WHAT YOU SHOULD DO:
Would you please retype, exactly, the lines of the listing below between the line with "EXTRA SERVICES" and the line with "panel wearing PHGs. Yet.", inclusive?

DATASET RECORDS:
------------------------------------

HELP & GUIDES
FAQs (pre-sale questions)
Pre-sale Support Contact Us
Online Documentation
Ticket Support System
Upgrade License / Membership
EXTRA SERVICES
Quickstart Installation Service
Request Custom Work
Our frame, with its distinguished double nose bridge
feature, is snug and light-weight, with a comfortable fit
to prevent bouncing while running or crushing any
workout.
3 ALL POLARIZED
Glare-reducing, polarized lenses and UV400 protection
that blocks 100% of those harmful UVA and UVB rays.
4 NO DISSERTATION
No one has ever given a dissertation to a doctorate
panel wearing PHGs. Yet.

------------------------------------

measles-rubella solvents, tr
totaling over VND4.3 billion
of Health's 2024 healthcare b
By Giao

------------------------------------

WORKED SOLUTION:
EXTRA SERVICES
Quickstart Installation Service
Request Custom Work
Our frame, with its distinguished double nose bridge
feature, is snug and light-weight, with a comfortable fit
to prevent bouncing while running or crushing any
workout.
3 ALL POLARIZED
Glare-reducing, polarized lenses and UV400 protection
that blocks 100% of those harmful UVA and UVB rays.
4 NO DISSERTATION
No one has ever given a dissertation to a doctorate
panel wearing PHGs. Yet.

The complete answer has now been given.